This evening I attended a fascinating talk given by our local history society on a local colony of artists who lived in Cranbrook, Kent, England in the 19th Century. Their art can now fetch well over £100,000 a piece. Below is one of the typical paintings – that could number an estimated 1,500 – though only 300 have been catalogued by the local historian giving the talk.
What was interesting is that so little is known about the colony locally – and that many paintings were bought by industrial entrepreneurs from the Midlands and North of England. It is only because of the interest of a few local folk that some of the pieces have found their way back to the local museum and local collections.
The Naughty Boy by George Bernard O’Neill
The reason I was there was that local history society recently asked me to design a simple, low-cost website for them. The chairman, secretary and other committee members are now adding content to the site – and it was from a discussion with the archivist did it suddenly hit me how differently people think about putting information onto the web.
The archivist is an ex-librarian. For her, everything can be classified and should be put into order as part of a logical taxonomy. Already the categories on the site are developing into several layers. She reflected on the fact that, perhaps there were now too many layers for some categories. It reminded me of my early days of (IDMS) database programming (before relational databases), when you had to put data into classes and categories. I had a simple rule then that more than three layers was too many. It still somehow holds true today.
On describing this blog (where the categories are simply a relational tag that you clump ideas together with), she became nervous. The way that her librarian-mind worked was that each book, each chapter, each page, each idea had, somehow to be classified in a single tree. The idea that each idea, or article could be classified by several different classes – and that you leave it up to the search engine to work out how to get you there was a difficult one for her to feel good about.
It was a similar lack of familiarity or unease that I have, perhaps, with those who Tweet.
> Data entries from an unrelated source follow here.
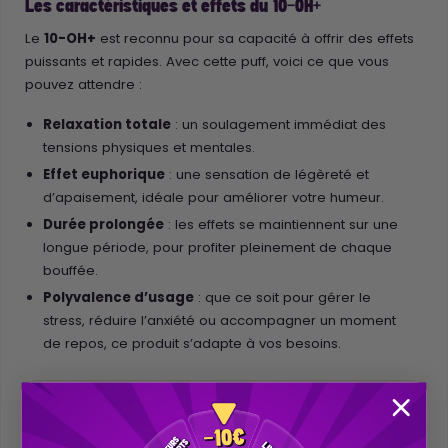
Les caractéristiques et effets du 10-OH+
Le
10-OH+
est reconnu pour sa capacité à offrir des effets
puissants et rapides. Avec cette puff, voici ce que vous
pouvez attendre :
Relaxation totale
: un soulagement immédiat des
tensions physiques et mentales.
Effet euphorique
: une sensation de légèreté et
d’apaisement, idéale pour améliorer votre humeur.
Durée prolongée
: les effets se maintiennent sur une
longue période, pour profiter pleinement de chaque
bouffée.
Polyvalence d’usage
: que ce soit pour gérer le
stress, réduire l’anxiété ou accompagner un moment
de repos, ce produit s’adapte à vos besoins.
⚠️ Attention
: Ce produit est puissant et recommandé uniquement
pour les utilisateurs expérimentés.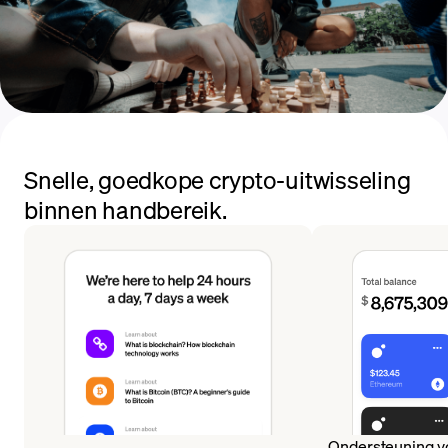
Snelle, goedkope crypto-uitwisseling
binnen handbereik.
Ondersteuning v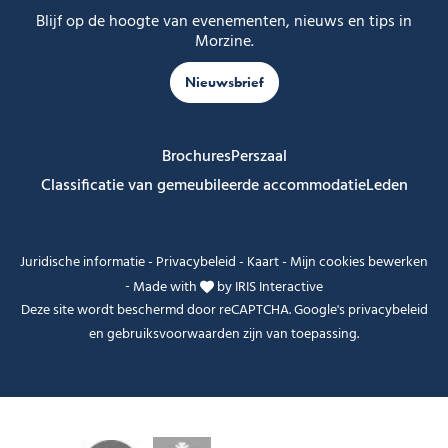
Blijf op de hoogte van evenementen, nieuws en tips in
Morzine.
Nieuwsbrief
Brochures
Perszaal
Classificatie van gemeubileerde accommodatie
Leden
Juridische informatie
-
Privacybeleid
-
Kaart
-
Mijn cookies bewerken
-
Made with
by
IRIS Interactive
Deze site wordt beschermd door reCAPTCHA. Google's
privacybeleid
en
gebruiksvoorwaarden
zijn van toepassing.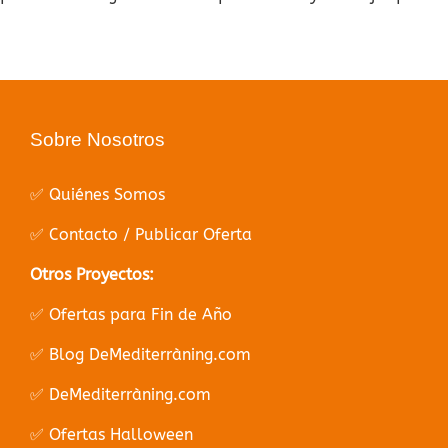
Sobre Nosotros
✅ Quiénes Somos
✅ Contacto / Publicar Oferta
Otros Proyectos:
✅ Ofertas para Fin de Año
✅ Blog DeMediterràning.com
✅ DeMediterràning.com
✅ Ofertas Halloween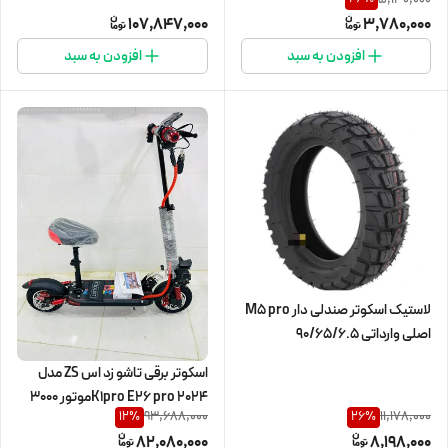
107,847,000
3,780,000
افزودن به سبد
افزودن به سبد
لاستیک اسکوتر صندلی دار M5 pro
اصلی وارداتی 90/65/6.5
اسکوتر برقی تاشو زد اس ZS مدل
K1pro E26 pro 2024موتور ۳۰۰۰
93,688,000
11,178,000
12
%
26
%
وات
82,080,000
8,198,000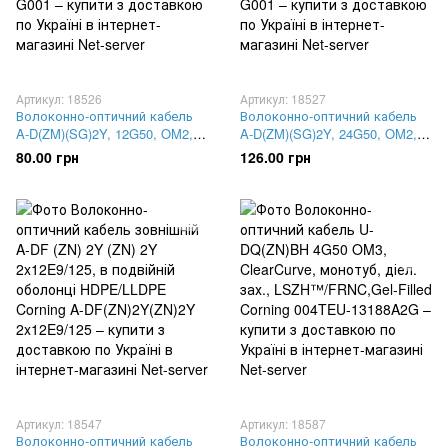
Артикул: 18526
Артикул: 18527
Волоконно-оптичний кабель
Волоконно-оптичний кабель
A-D(ZM)(SG)2Y, 12G50, OM2,
A-D(ZM)(SG)2Y, 24G50, OM2,
монотуб, сталева стрічкова
монотуб, сталева стрічкова
80.00 грн
126.00 грн
броня, 2 сталеві дроту,
броня, 2 сталеві дроту,
Corning FWCT01-S0012-G001
Corning FWCT01-S0012-G001
Артикул: 18547
Артикул: 18587
Волоконно-оптичний кабель
Волоконно-оптичний кабель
Sure, I tweet a bit. Occasionally. Once every so often. When I am feeling I have a gap, or when I have a slot at the conference when I want to broadcast something interesting. But I am by no means a regular member of the Twitterati. Tweeting somehow gets in the way of the flow of life. You become an observer or a journalist rather than living in the moment. I respect those who tweet regularly – but, for me, it is too high a frequency to engage in all the time. I suppose others will leave an historically-interesting pheromone path of phrases and words for others to analyse in the future. Like writing a daily journal. But that life is not for me. I prefer blogging one a week (or once every six weeks when I am busy – as has been the case recently).
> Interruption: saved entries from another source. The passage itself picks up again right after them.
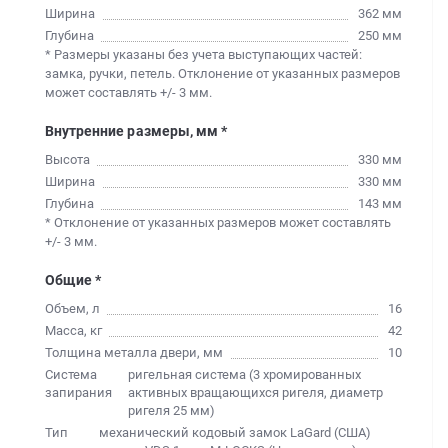
Ширина
362 мм
Глубина
250 мм
* Размеры указаны без учета выступающих частей:
замка, ручки, петель. Отклонение от указанных размеров
может составлять +/- 3 мм.
Внутренние размеры, мм *
Высота
330 мм
Ширина
330 мм
Глубина
143 мм
* Отклонение от указанных размеров может составлять
+/- 3 мм.
Общие *
Объем, л
16
Масса, кг
42
Толщина металла двери, мм
10
Система
ригельная система (3 хромированных
запирания
активных вращающихся ригеля, диаметр
ригеля 25 мм)
Тип
механический кодовый замок LaGard (США)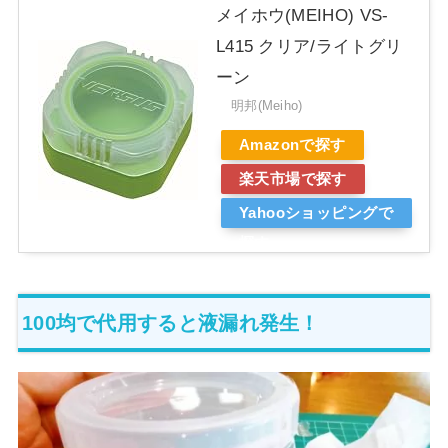
メイホウ(MEIHO) VS-
L415 クリア/ライトグリ
ーン
明邦(Meiho)
Amazonで探す
楽天市場で探す
Yahooショッピングで
探す
100均で代用すると液漏れ発生！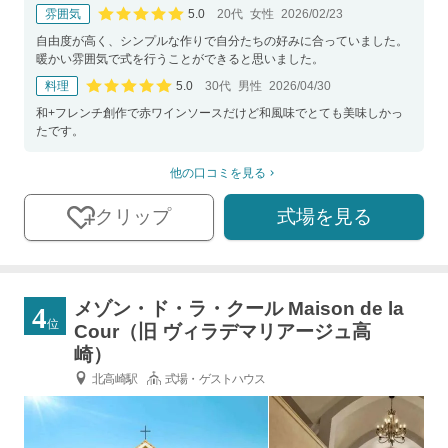
5.0
雰囲気
20代
女性
2026/02/23
口コミ評価
自由度が高く、シンプルな作りで自分たちの好みに合っていました。
暖かい雰囲気で式を行うことができると思いました。
5.0
料理
30代
男性
2026/04/30
口コミ評価
和+フレンチ創作で赤ワインソースだけど和風味でとても美味しかっ
たです。
他の口コミを見る
式場を見る
クリップ
メゾン・ド・ラ・クール Maison de la
4
位
Cour（旧 ヴィラデマリアージュ高
崎）
北高崎駅
式場・ゲストハウス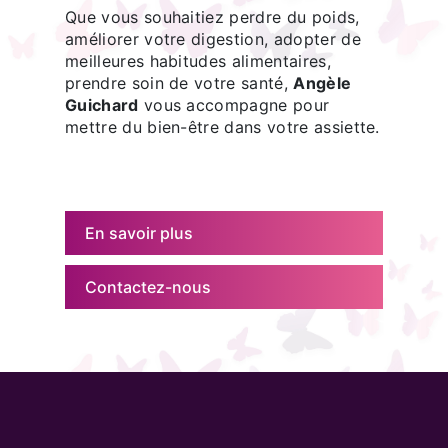
Que vous souhaitiez perdre du poids,
améliorer votre digestion, adopter de
meilleures habitudes alimentaires,
prendre soin de votre santé,
Angèle
Guichard
vous accompagne pour
mettre du bien-être dans votre assiette.
En savoir plus
Contactez-nous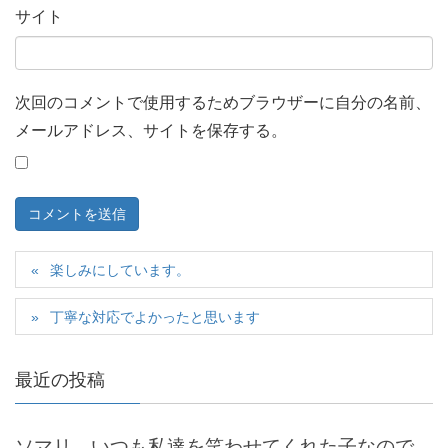
サイト
次回のコメントで使用するためブラウザーに自分の名前、
メールアドレス、サイトを保存する。
楽しみにしています。
丁寧な対応でよかったと思います
最近の投稿
ソマリ いつも私達を笑わせてくれた子なので、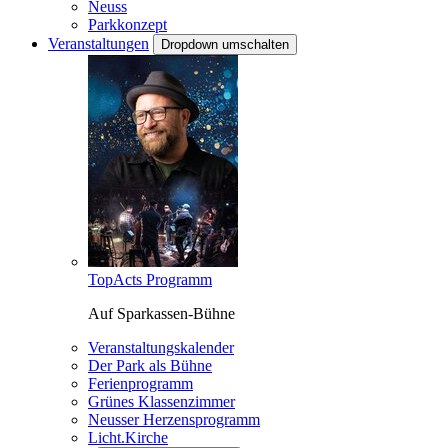
Neuss
Parkkonzept
Veranstaltungen
Dropdown umschalten
TopActs Programm
Auf Sparkassen-Bühne
Veranstaltungskalender
Der Park als Bühne
Ferienprogramm
Grünes Klassenzimmer
Neusser Herzensprogramm
Licht.Kirche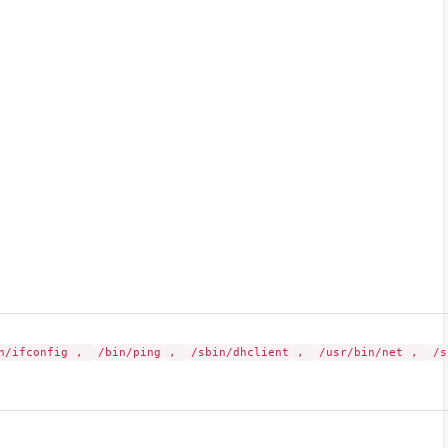
n/ifconfig
,
/bin/ping
,
/sbin/dhclient
,
/usr/bin/net
,
/s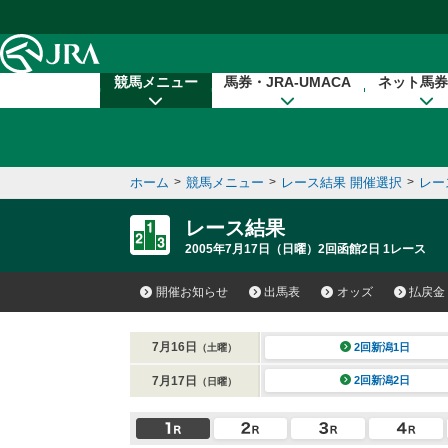
本文へ移動する
競馬メニュー
馬券・JRA-UMACA
ネット馬券
ホーム
>
競馬メニュー
>
レース結果 開催選択
>
レー
レース結果
2005年7月17日（日曜）2回函館2日 1レース
開催お知らせ
出馬表
オッズ
払戻金
7月16日
2回新潟1日
（土曜）
7月17日
2回新潟2日
（日曜）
And so it is was with the Victorian artists in the Cranbrook colony. They left no diaries. No documentation of their progress. They lived and worked and played and painted in the moment – by all accounts to make a living first and then to enjoy life. Some were richer than others – but all of them exhibited at the Royal Academy year-after-year and were successful in their own ways. Yet now, 150 years on, we know very little about them.
At the end of the talk, someone reflected that the mid 19th century countryside existence in rural Kent perhaps harked-back to the pre-industrial, less smoky, less satanic mills existence of England that had been lost in the North to the industrial revolution – which is why so many of the paintings went North. Who knows. There are no tweets, no blogs, no journals or otherwise to confirm or deny such theories.
Just the paintings themselves – which hold a fascinating set of visual cascading stories, moral values and pure artistry that are contained in the outputs from this unique colony of artists that lived so close to where I now live. Art for Art sake, Money for Godsake. 10cc (now on a brilliant tour of the UK) said it all. It was the same then as it is now!
Funny about the word colony. It is what they called the far-flung corners of the British Empire. As well as being the collective noun for a load of bees! There you go! The bees don’t tweet either. They buzz. A bit less now we are going into winter. Makes you think!